United Farm Workers send scathing letter to Mayor of Grand Rapids
Two weeks we wrote an article that was critical of the Cesar Chavez march held on Thursday, March 17 in Grand Rapids. Last week we wrote a piece on intimidation tactics being used against GVSU students standing in solidarity with Grand Rapids transit workers. This week, Grand Rapids is getting the attention from two national civil rights and civil liberties organizations.
The national office of the United Farm Workers has sent a scathing letter to the Mayor of Grand Rapids, Rosalynn Bliss.
Bliss, who was at the front of the Cesar Chavez march last Thursday, received a letter from the President of the United Farm Workers, Arturo Rodriguez.
“On behalf of the more than 10,000 members of the United Farm Workers, I am writing to express our deep disappointment in the breathtaking hypocrisy demonstrated by your administration this past week. On Thursday, March 17, you marched under our banner to commemorate the work of an American icon and our founder, Cesar Chavez. The very next day, on Friday, March 18, you dispatched Grand Rapids Police to the homes of student activists to intimidate them for organizing a January sit in to support transit workers represented by Amalgamated Transit Union (ATU) Local 836.
You cannot march in the name of Cesar Chavez one day and use police officers to suppress all that he fought for the next. The United Farm Workers stands in solidarity with our ATU brothers and sisters struggling to preserve their retirement security and the United Students Against Sweatshops (USAS) who, in an inspiring acts of selflessness, have embraced their elders fight as their own.
I also write to call you to a higher purpose than implementing an austerity agenda that may win accolades from the comfortable, but will destroy the lives of the constituents who are counting on you the most. We ask that you adopt the spirit of our heroes – Cesar Chavez, Rosa Parks, Martin Luther King Jr. – whose names adorn your city streets and parks by rejecting the tactics who opposed and oppressed them in their lifetimes.
The letter from the United Farm Workers is dated March 25.

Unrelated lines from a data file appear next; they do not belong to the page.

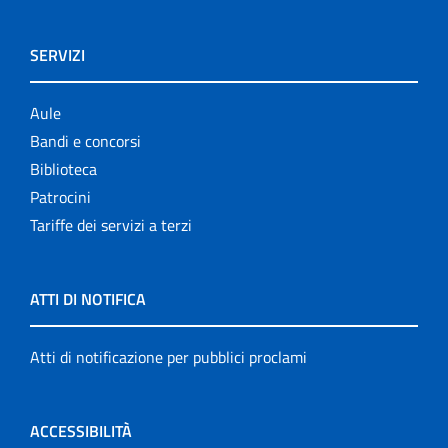
SERVIZI
Aule
Bandi e concorsi
Biblioteca
Patrocini
Tariffe dei servizi a terzi
ATTI DI NOTIFICA
Atti di notificazione per pubblici proclami
ACCESSIBILITÀ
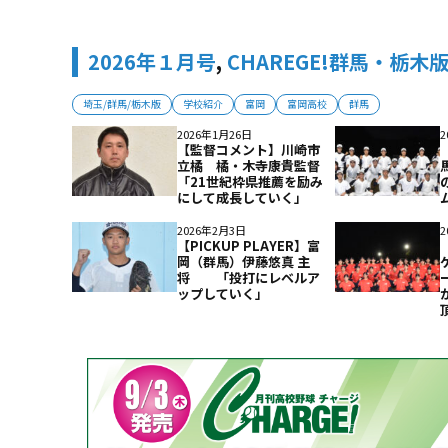
2026年１月号
,
CHAREGE!群馬・栃木
埼玉/群馬/栃木版
学校紹介
富岡
富岡高校
群馬
2026年1月26日
2
【監督コメント】川崎市
立橘 橘・木寺康貴監督
「21世紀枠県推薦を励み
にして成長していく」
2026年2月3日
2
【PICKUP PLAYER】富
岡（群馬）伊藤悠真 主
将 「投打にレベルア
ップしていく」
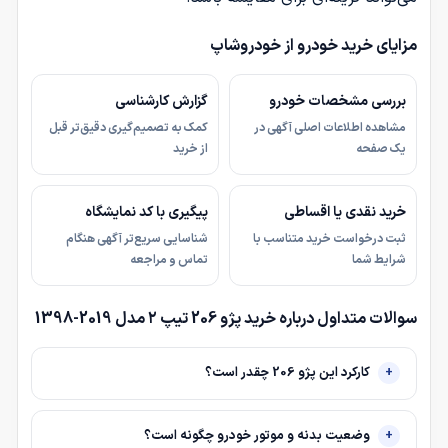
مزایای خرید خودرو از خودروشاپ
بررسی مشخصات خودرو
گزارش کارشناسی
مشاهده اطلاعات اصلی آگهی در
کمک به تصمیم‌گیری دقیق‌تر قبل
یک صفحه
از خرید
خرید نقدی یا اقساطی
پیگیری با کد نمایشگاه
ثبت درخواست خرید متناسب با
شناسایی سریع‌تر آگهی هنگام
شرایط شما
تماس و مراجعه
سوالات متداول درباره خرید پژو 206 تیپ ۲ مدل 2019-1398
کارکرد این پژو 206 چقدر است؟
وضعیت بدنه و موتور خودرو چگونه است؟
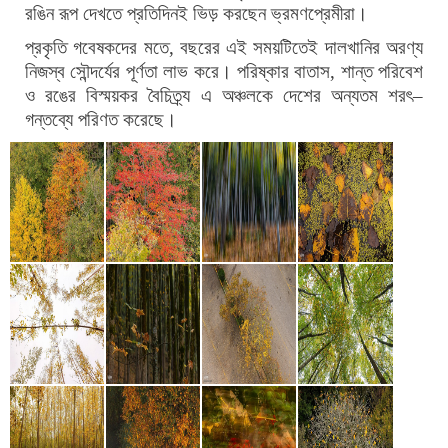
রঙিন রূপ দেখতে প্রতিদিনই ভিড় করছেন ভ্রমণপ্রেমীরা।
প্রকৃতি গবেষকদের মতে
,
বছরের এই সময়টিতেই দালখানির অরণ্য
নিজস্ব সৌন্দর্যের পূর্ণতা লাভ করে। পরিষ্কার বাতাস
,
শান্ত পরিবেশ
ও রঙের বিস্ময়কর বৈচিত্র্য এ অঞ্চলকে দেশের অন্যতম শরৎ
–
গন্তব্যে পরিণত করেছে।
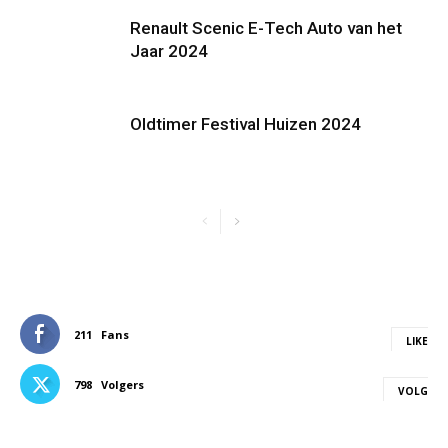
Renault Scenic E-Tech Auto van het
Jaar 2024
Oldtimer Festival Huizen 2024
211
Fans
LIKE
798
Volgers
VOLG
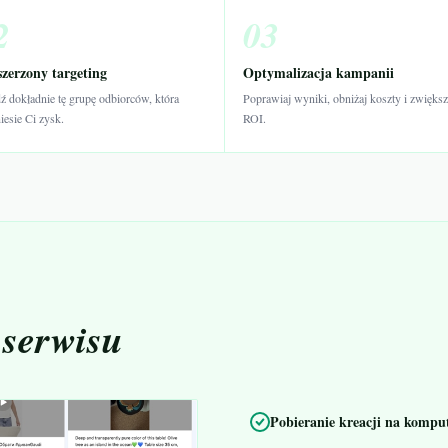
2
03
zerzony targeting
Optymalizacja kampanii
ź dokładnie tę grupę odbiorców, która
Poprawiaj wyniki, obniżaj koszty i zwiększ
iesie Ci zysk.
ROI.
 serwisu
Pobieranie kreacji na komput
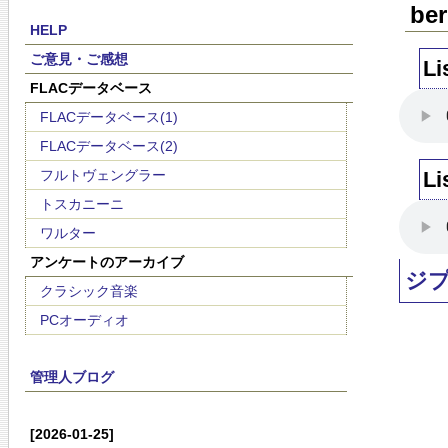
ber
HELP
ご意見・ご感想
Li
FLACデータベース
FLACデータベース(1)
FLACデータベース(2)
フルトヴェングラー
Li
トスカニーニ
ワルター
アンケートのアーカイブ
ジ
クラシック音楽
PCオーディオ
管理人ブログ
[2026-01-25]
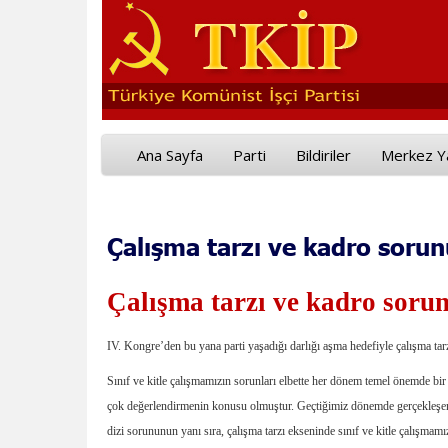
Ana Sayfa
Parti
Bildiriler
Merkez Y
Çalışma tarzı ve kadro sorun
Çalışma tarzı ve kadro soru
IV. Kongre’den bu yana parti yaşadığı darlığı aşma hedefiyle çalışma tar
Sınıf ve kitle çalışmamızın sorunları elbette her dönem temel önemde bir
çok değerlendirmenin konusu olmuştur. Geçtiğimiz dönemde gerçekleşen pa
dizi sorununun yanı sıra, çalışma tarzı ekseninde sınıf ve kitle çalışma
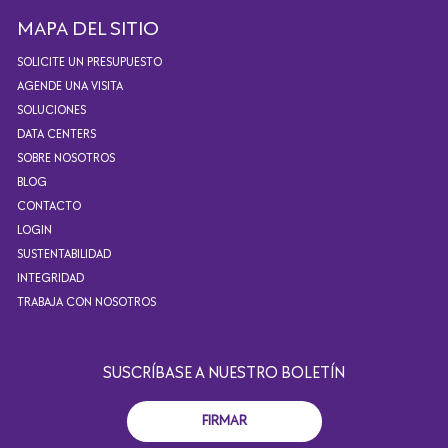
MAPA DEL SITIO
SOLICITE UN PRESUPUESTO
AGENDE UNA VISITA
SOLUCIONES
DATA CENTERS
SOBRE NOSOTROS
BLOG
CONTACTO
LOGIN
SUSTENTABILIDAD
INTEGRIDAD
TRABAJA CON NOSOTROS
SUSCRÍBASE A NUESTRO BOLETÍN
FIRMAR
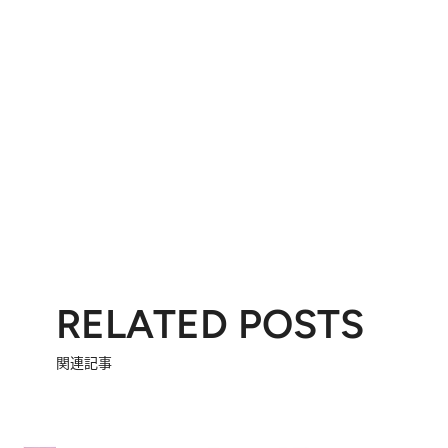
RELATED POSTS
関連記事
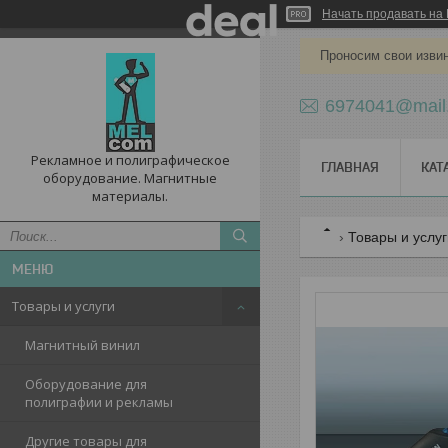
Начать продавать на 
Проносим свои извин
6974041@mail
Рекламное и полиграфическое
ГЛАВНАЯ
КАТ
оборудование. Магнитные
материалы.
Товары и услу
Товары и услуги
Магнитный винил
Оборудование для
полиграфии и рекламы
Другие товары для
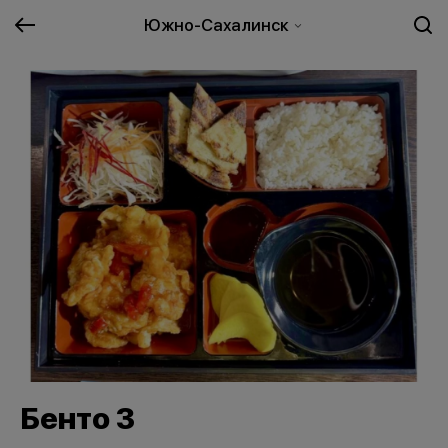
Южно-Сахалинск
Бенто 3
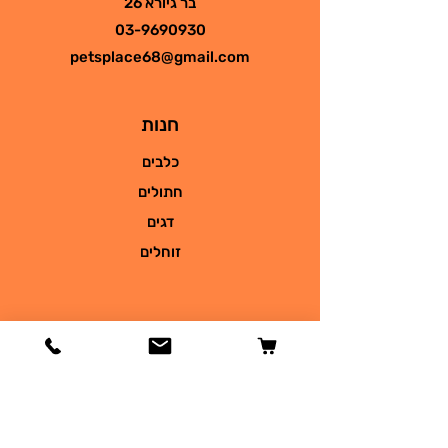
בר גיורא 26
03-9690930
petsplace68@gmail.com
חנות
כלבים
חתולים
דגים
זוחלים
מידע
הסיפור שלנו
צור קשר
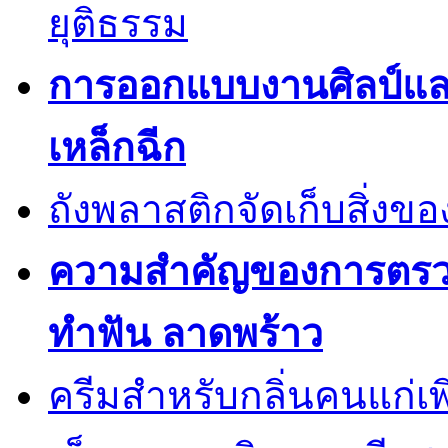
ยุติธรรม
การออกแบบงานศิลป์แ
เหล็กฉีก
ถังพลาสติกจัดเก็บสิ่งข
ความสำคัญของการตรวจส
ทำฟัน ลาดพร้าว
ครีมสำหรับกลิ่นคนแก่เพ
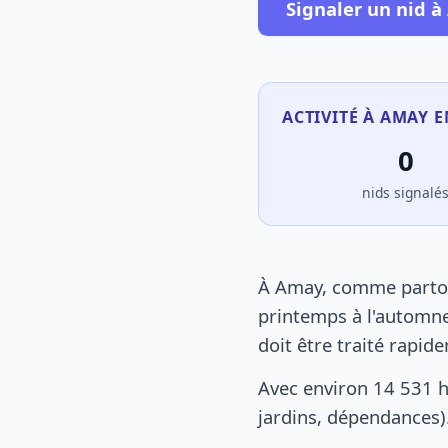
Signaler un nid 
ACTIVITÉ À AMAY E
0
nids signalé
À Amay, comme partout
printemps à l'automne
doit être traité rapid
Avec environ 14 531 h
jardins, dépendances).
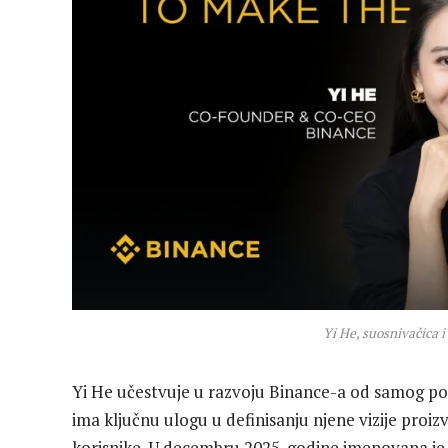
Yi He, suosnivačica i
Yi He učestvuje u razvoju Binance-a od samog poč
ima ključnu ulogu u definisanju njene vizije proi
korisnike. U decembru 2025. godine imenovana je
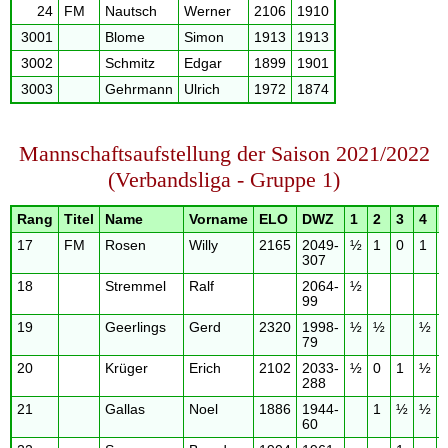
24
FM
Nautsch
Werner
2106
1910
3001
Blome
Simon
1913
1913
3002
Schmitz
Edgar
1899
1901
3003
Gehrmann
Ulrich
1972
1874
Mannschaftsaufstellung der Saison 2021/2022
(Verbandsliga - Gruppe 1)
Rang
Titel
Name
Vorname
ELO
DWZ
1
2
3
4
17
FM
Rosen
Willy
2165
2049-
½
1
0
1
307
18
Stremmel
Ralf
2064-
½
99
19
Geerlings
Gerd
2320
1998-
½
½
½
79
20
Krüger
Erich
2102
2033-
½
0
1
½
288
21
Gallas
Noel
1886
1944-
1
½
½
60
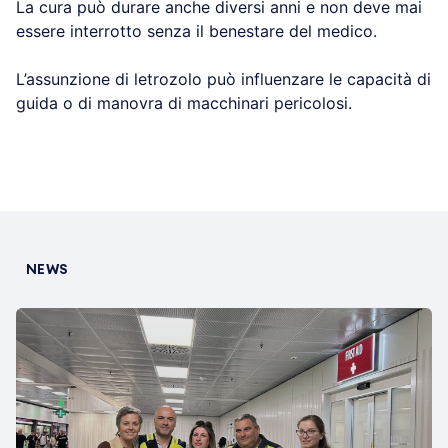
La cura può durare anche diversi anni e non deve mai
essere interrotto senza il benestare del medico.
L’assunzione di letrozolo può influenzare le capacità di
guida o di manovra di macchinari pericolosi.
NEWS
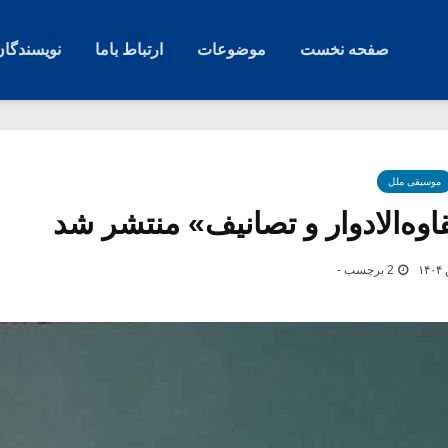
صفحه نخست
موضوعات
ارتباط باما
نویسندگان
موسیقی ملل
وه‌الادوار و تصانیف» منتشر شد
2 برچسب -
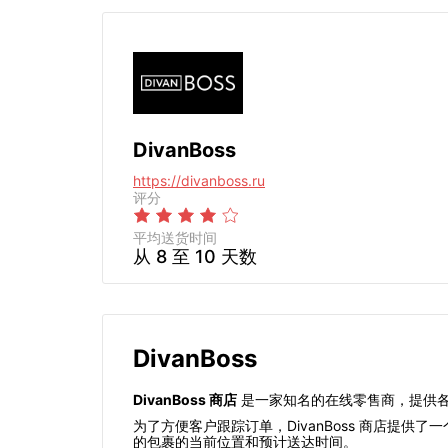
DivanBoss
https://divanboss.ru
评分
平均送货时间
从 8 至 10 天数
DivanBoss
DivanBoss 商店
是一家知名的在线零售商，提供各
为了方便客户跟踪订单，DivanBoss 商店
的包裹的当前位置和预计送达时间。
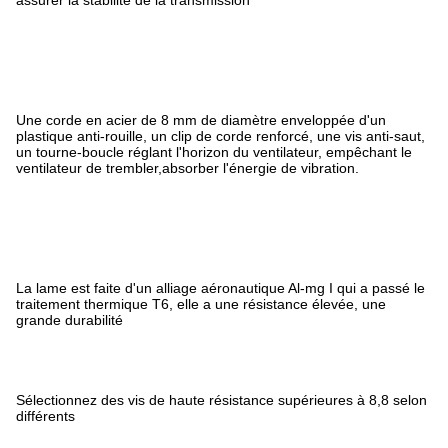
assurer la stabilité de la transmission
Une corde en acier de 8 mm de diamètre enveloppée d'un
plastique anti-rouille, un clip de corde renforcé, une vis anti-saut,
un tourne-boucle réglant l'horizon du ventilateur, empêchant le
ventilateur de trembler,absorber l'énergie de vibration.
La lame est faite d'un alliage aéronautique Al-mg I qui a passé le
traitement thermique T6, elle a une résistance élevée, une
grande durabilité
Sélectionnez des vis de haute résistance supérieures à 8,8 selon
différents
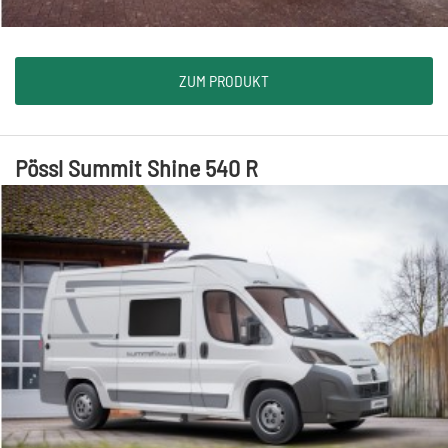
ZUM PRODUKT
Pössl Summit Shine 540 R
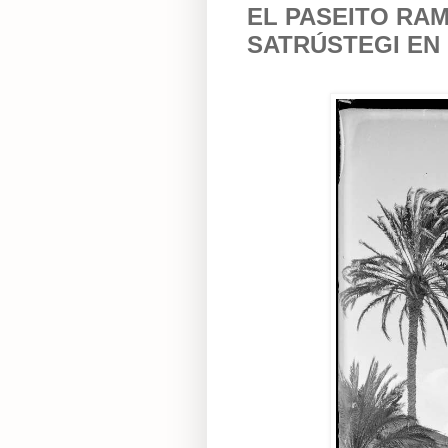
EL PASEITO RAM
SATRÚSTEGI EN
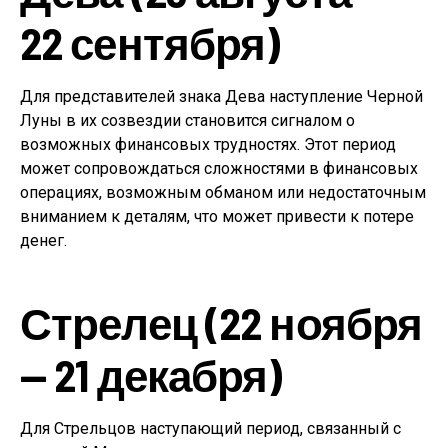
22 сентября)
Для представителей знака Дева наступление Черной
Луны в их созвездии становится сигналом о
возможных финансовых трудностях. Этот период
может сопровождаться сложностями в финансовых
операциях, возможным обманом или недостаточным
вниманием к деталям, что может привести к потере
денег.
Стрелец (22 ноября
— 21 декабря)
Для Стрельцов наступающий период, связанный с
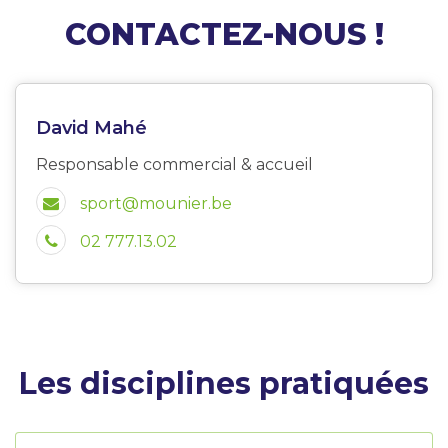
CONTACTEZ-NOUS !
David Mahé
Responsable commercial & accueil
sport@mounier.be
02 777.13.02
Les disciplines pratiquées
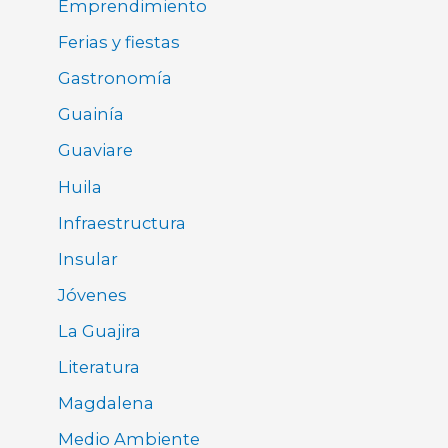
Emprendimiento
Ferias y fiestas
Gastronomía
Guainía
Guaviare
Huila
Infraestructura
Insular
Jóvenes
La Guajira
Literatura
Magdalena
Medio Ambiente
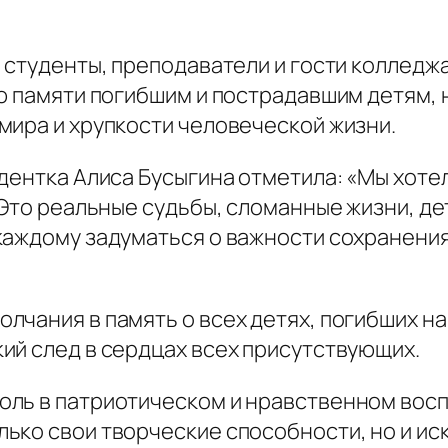
 студенты, преподаватели и гости колледж
ью памяти погибшим и пострадавшим детям, 
мира и хрупкости человеческой жизни.
дентка Алиса Бусыгина отметила: «Мы хотел
 Это реальные судьбы, сломанные жизни, де
аждому задуматься о важности сохранения м
чания в память о всех детях, погибших на
ий след в сердцах всех присутствующих.
оль в патриотическом и нравственном вос
ько свои творческие способности, но и ис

On the same day, Mayor Bliss received another letter from the Bill of Rights Defense Committee/Defending Dissent Foundation. That letter states in part:
The Bill of Rights Defense Committee/Defending Dissent Foundation strongly condemns the ongoing campaign of intimidation against transit workers and students in Grand Rapids, Michigan. The struggle for workers rights has always been closely aligned with the struggle for free speech. We honor the commitment of these students and workers to speak truth to power, and deplore the tactics employed by the City and the transit agency to silence them.
In January, Grand Valley State United Students Against Sweatshops staged a day of actions in support of the ATU workers. These actions included both a fare strike and a sit-in. The sit-in took place at a public meeting of the transit authority and was made up of mostly students and community supporters. Students report that the plan was to stage the sit-in when the transit authority moved from public session to executive session and leave when asked to do so by the police. Although police were present, at no point did they ask the protesters to leave and the protesters ultimately left of their own accord.
On Friday March 18–nearly two months later–police showed up at the doors of the students and a worker who participated in the sit-in, asking them questions about fellow activists, and telling them they might at some point in the future be arrested over the sit- in. The baffling and quite frankly absurd nature of this train of events indicates that the police have very little interest in actual law enforcement and are merely attempting to intimidate students and workers from participating in protest actions. In a free society, law enforcement is not used to silence dissent. Such actions are intolerable.